**Work required:**
Write the entries again exactly, with no line missing.

Collected data entries:
━━━━━━━━━━━━━━━━━━━━
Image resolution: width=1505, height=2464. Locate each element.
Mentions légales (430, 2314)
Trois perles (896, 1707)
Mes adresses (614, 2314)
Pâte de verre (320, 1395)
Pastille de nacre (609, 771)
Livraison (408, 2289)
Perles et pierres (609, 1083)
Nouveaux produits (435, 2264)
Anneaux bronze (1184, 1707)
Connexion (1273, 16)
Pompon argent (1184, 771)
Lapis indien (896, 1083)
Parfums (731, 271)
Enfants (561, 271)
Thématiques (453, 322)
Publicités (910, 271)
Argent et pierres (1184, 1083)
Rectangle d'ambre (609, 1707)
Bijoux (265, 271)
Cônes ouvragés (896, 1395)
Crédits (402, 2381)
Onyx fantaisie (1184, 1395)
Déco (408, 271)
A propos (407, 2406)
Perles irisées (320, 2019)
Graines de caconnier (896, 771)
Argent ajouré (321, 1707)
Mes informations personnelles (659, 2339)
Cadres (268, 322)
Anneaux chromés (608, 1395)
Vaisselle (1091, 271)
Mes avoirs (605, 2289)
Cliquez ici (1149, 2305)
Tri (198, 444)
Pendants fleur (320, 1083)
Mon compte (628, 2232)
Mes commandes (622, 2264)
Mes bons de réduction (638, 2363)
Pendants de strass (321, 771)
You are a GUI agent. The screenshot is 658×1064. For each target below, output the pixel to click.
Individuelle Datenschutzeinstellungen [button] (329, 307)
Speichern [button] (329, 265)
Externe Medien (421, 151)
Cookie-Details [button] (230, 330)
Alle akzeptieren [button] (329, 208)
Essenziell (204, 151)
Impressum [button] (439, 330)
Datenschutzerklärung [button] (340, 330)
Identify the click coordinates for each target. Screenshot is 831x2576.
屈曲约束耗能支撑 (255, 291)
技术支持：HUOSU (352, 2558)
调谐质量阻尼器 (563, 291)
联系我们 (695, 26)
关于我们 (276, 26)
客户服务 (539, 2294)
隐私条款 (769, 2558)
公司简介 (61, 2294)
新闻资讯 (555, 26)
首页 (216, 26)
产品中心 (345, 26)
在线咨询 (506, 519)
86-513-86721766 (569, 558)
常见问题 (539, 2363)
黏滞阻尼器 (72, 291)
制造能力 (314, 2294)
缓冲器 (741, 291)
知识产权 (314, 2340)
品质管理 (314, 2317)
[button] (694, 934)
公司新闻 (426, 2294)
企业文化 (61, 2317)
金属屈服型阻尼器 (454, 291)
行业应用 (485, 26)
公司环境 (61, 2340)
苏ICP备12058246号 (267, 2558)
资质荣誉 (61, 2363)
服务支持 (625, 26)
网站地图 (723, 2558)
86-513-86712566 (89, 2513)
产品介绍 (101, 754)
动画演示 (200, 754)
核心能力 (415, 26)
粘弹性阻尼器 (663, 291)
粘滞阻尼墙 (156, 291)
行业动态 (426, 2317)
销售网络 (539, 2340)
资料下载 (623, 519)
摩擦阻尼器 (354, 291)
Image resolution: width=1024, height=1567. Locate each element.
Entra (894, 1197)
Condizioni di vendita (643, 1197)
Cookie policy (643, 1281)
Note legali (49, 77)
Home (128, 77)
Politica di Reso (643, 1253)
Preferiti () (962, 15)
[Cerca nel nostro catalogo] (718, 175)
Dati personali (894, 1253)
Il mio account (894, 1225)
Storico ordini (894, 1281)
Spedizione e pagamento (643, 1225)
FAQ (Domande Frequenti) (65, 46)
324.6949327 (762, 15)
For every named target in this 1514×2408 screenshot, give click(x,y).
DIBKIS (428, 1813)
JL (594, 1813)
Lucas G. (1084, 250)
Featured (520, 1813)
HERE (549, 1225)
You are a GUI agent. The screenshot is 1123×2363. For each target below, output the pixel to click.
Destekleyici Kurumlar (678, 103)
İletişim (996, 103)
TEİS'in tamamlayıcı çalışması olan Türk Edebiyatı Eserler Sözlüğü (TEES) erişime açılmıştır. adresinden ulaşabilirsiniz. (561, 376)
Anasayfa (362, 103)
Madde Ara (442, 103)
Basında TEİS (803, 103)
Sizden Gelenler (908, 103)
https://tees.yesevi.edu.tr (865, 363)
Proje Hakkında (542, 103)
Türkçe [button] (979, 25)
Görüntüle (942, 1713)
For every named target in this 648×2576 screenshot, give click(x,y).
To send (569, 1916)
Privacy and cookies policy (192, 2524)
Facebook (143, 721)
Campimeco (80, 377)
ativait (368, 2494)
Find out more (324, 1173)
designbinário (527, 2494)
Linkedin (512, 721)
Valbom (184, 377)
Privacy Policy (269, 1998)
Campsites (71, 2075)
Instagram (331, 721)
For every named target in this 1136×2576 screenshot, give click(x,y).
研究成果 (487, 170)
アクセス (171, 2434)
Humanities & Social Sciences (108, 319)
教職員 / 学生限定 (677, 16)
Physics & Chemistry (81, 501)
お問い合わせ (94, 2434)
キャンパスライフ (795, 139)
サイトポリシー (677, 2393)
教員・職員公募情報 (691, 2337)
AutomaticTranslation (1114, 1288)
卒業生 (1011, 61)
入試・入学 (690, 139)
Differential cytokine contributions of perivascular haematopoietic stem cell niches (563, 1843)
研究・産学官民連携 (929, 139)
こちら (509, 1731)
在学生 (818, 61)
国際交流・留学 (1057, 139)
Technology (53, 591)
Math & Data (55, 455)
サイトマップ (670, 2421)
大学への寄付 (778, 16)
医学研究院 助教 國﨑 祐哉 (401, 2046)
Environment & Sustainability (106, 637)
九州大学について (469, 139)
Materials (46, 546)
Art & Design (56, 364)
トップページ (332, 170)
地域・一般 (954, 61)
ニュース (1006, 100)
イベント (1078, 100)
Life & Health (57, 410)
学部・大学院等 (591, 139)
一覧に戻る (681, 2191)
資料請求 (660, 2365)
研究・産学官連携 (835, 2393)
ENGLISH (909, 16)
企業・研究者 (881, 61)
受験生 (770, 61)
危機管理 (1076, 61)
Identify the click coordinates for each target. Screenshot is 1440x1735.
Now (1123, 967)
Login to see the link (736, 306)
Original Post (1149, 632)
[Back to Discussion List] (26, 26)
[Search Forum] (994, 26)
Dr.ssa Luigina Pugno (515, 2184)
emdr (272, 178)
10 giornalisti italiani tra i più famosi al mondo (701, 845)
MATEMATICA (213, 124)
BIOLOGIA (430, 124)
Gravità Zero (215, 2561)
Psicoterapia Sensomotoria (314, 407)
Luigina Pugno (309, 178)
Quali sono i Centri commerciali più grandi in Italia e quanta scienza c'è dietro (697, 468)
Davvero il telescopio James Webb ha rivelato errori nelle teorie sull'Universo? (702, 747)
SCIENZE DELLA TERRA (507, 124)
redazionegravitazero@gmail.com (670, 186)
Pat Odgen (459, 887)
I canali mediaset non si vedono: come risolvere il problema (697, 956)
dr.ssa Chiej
━━━━━━━━━━━━━━━━━━━━
**Task result:**
Image resolution: width=1505, height=2464. Locate each element.
Mentions légales (430, 2314)
Trois perles (896, 1707)
Mes adresses (614, 2314)
Pâte de verre (320, 1395)
Pastille de nacre (609, 771)
Livraison (408, 2289)
Perles et pierres (609, 1083)
Nouveaux produits (435, 2264)
Anneaux bronze (1184, 1707)
Connexion (1273, 16)
Pompon argent (1184, 771)
Lapis indien (896, 1083)
Parfums (731, 271)
Enfants (561, 271)
Thématiques (453, 322)
Publicités (910, 271)
Argent et pierres (1184, 1083)
Rectangle d'ambre (609, 1707)
Bijoux (265, 271)
Cônes ouvragés (896, 1395)
Crédits (402, 2381)
Onyx fantaisie (1184, 1395)
Déco (408, 271)
A propos (407, 2406)
Perles irisées (320, 2019)
Graines de caconnier (896, 771)
Argent ajouré (321, 1707)
Mes informations personnelles (659, 2339)
Cadres (268, 322)
Anneaux chromés (608, 1395)
Vaisselle (1091, 271)
Mes avoirs (605, 2289)
Cliquez ici (1149, 2305)
Tri (198, 444)
Pendants fleur (320, 1083)
Mon compte (628, 2232)
Mes commandes (622, 2264)
Mes bons de réduction (638, 2363)
Pendants de strass (321, 771)
You are a GUI agent. The screenshot is 658×1064. For each target below, output the pixel to click.
Individuelle Datenschutzeinstellungen [button] (329, 307)
Speichern [button] (329, 265)
Externe Medien (421, 151)
Cookie-Details [button] (230, 330)
Alle akzeptieren [button] (329, 208)
Essenziell (204, 151)
Impressum [button] (439, 330)
Datenschutzerklärung [button] (340, 330)
Identify the click coordinates for each target. Screenshot is 831x2576.
屈曲约束耗能支撑 (255, 291)
技术支持：HUOSU (352, 2558)
调谐质量阻尼器 (563, 291)
联系我们 (695, 26)
关于我们 (276, 26)
客户服务 (539, 2294)
隐私条款 (769, 2558)
公司简介 (61, 2294)
新闻资讯 (555, 26)
首页 (216, 26)
产品中心 (345, 26)
在线咨询 (506, 519)
86-513-86721766 (569, 558)
常见问题 (539, 2363)
黏滞阻尼器 (72, 291)
制造能力 (314, 2294)
缓冲器 (741, 291)
知识产权 (314, 2340)
品质管理 (314, 2317)
[button] (694, 934)
公司新闻 (426, 2294)
企业文化 (61, 2317)
金属屈服型阻尼器 (454, 291)
行业应用 (485, 26)
公司环境 (61, 2340)
苏ICP备12058246号 (267, 2558)
资质荣誉 (61, 2363)
服务支持 (625, 26)
网站地图 (723, 2558)
86-513-86712566 (89, 2513)
产品介绍 (101, 754)
动画演示 (200, 754)
核心能力 (415, 26)
粘弹性阻尼器 (663, 291)
粘滞阻尼墙 (156, 291)
行业动态 (426, 2317)
销售网络 (539, 2340)
资料下载 (623, 519)
摩擦阻尼器 (354, 291)
Image resolution: width=1024, height=1567. Locate each element.
Entra (894, 1197)
Condizioni di vendita (643, 1197)
Cookie policy (643, 1281)
Note legali (49, 77)
Home (128, 77)
Politica di Reso (643, 1253)
Preferiti () (962, 15)
[Cerca nel nostro catalogo] (718, 175)
Dati personali (894, 1253)
Il mio account (894, 1225)
Storico ordini (894, 1281)
Spedizione e pagamento (643, 1225)
FAQ (Domande Frequenti) (65, 46)
324.6949327 (762, 15)
For every named target in this 1514×2408 screenshot, give click(x,y).
DIBKIS (428, 1813)
JL (594, 1813)
Lucas G. (1084, 250)
Featured (520, 1813)
HERE (549, 1225)
You are a GUI agent. The screenshot is 1123×2363. For each target below, output the pixel to click.
Destekleyici Kurumlar (678, 103)
İletişim (996, 103)
TEİS'in tamamlayıcı çalışması olan Türk Edebiyatı Eserler Sözlüğü (TEES) erişime açılmıştır. adresinden ulaşabilirsiniz. (561, 376)
Anasayfa (362, 103)
Madde Ara (442, 103)
Basında TEİS (803, 103)
Sizden Gelenler (908, 103)
https://tees.yesevi.edu.tr (865, 363)
Proje Hakkında (542, 103)
Türkçe [button] (979, 25)
Görüntüle (942, 1713)
For every named target in this 648×2576 screenshot, give click(x,y).
To send (569, 1916)
Privacy and cookies policy (192, 2524)
Facebook (143, 721)
Campimeco (80, 377)
ativait (368, 2494)
Find out more (324, 1173)
designbinário (527, 2494)
Linkedin (512, 721)
Valbom (184, 377)
Privacy Policy (269, 1998)
Campsites (71, 2075)
Instagram (331, 721)
For every named target in this 1136×2576 screenshot, give click(x,y).
研究成果 (487, 170)
アクセス (171, 2434)
Humanities & Social Sciences (108, 319)
教職員 / 学生限定 (677, 16)
Physics & Chemistry (81, 501)
お問い合わせ (94, 2434)
キャンパスライフ (795, 139)
サイトポリシー (677, 2393)
教員・職員公募情報 (691, 2337)
AutomaticTranslation (1114, 1288)
卒業生 (1011, 61)
入試・入学 (690, 139)
Differential cytokine contributions of perivascular haematopoietic stem cell niches (563, 1843)
研究・産学官民連携 (929, 139)
こちら (509, 1731)
在学生 (818, 61)
国際交流・留学 (1057, 139)
Technology (53, 591)
Math & Data (55, 455)
サイトマップ (670, 2421)
大学への寄付 (778, 16)
医学研究院 助教 國﨑 祐哉 (401, 2046)
Environment & Sustainability (106, 637)
九州大学について (469, 139)
Materials (46, 546)
Art & Design (56, 364)
トップページ (332, 170)
地域・一般 (954, 61)
ニュース (1006, 100)
イベント (1078, 100)
Life & Health (57, 410)
学部・大学院等 (591, 139)
一覧に戻る (681, 2191)
資料請求 (660, 2365)
研究・産学官連携 (835, 2393)
ENGLISH (909, 16)
企業・研究者 (881, 61)
受験生 (770, 61)
危機管理 (1076, 61)
Identify the click coordinates for each target. Screenshot is 1440x1735.
Now (1123, 967)
Login to see the link (736, 306)
Original Post (1149, 632)
[Back to Discussion List] (26, 26)
[Search Forum] (994, 26)
Dr.ssa Luigina Pugno (515, 2184)
emdr (272, 178)
10 giornalisti italiani tra i più famosi al mondo (701, 845)
MATEMATICA (213, 124)
BIOLOGIA (430, 124)
Gravità Zero (215, 2561)
Psicoterapia Sensomotoria (314, 407)
Luigina Pugno (309, 178)
Quali sono i Centri commerciali più grandi in Italia e quanta scienza c'è dietro (697, 468)
Davvero il telescopio James Webb ha rivelato errori nelle teorie sull'Universo? (702, 747)
SCIENZE DELLA TERRA (507, 124)
redazionegravitazero@gmail.com (670, 186)
Pat Odgen (459, 887)
I canali mediaset non si vedono: come risolvere il problema (697, 956)
dr.ssa Chiej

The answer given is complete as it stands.